What you need to do :: The answer must consist of every line below that holds the word "kdmayer".

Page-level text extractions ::
#####

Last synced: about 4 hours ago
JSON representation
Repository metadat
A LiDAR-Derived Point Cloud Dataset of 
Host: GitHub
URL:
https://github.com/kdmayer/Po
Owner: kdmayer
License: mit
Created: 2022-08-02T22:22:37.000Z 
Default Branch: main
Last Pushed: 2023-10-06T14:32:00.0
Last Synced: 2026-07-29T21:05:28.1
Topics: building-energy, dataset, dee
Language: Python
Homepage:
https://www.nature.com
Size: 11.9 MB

#####

Written response ::
https://github.com/kdmayer/Po
Owner: kdmayer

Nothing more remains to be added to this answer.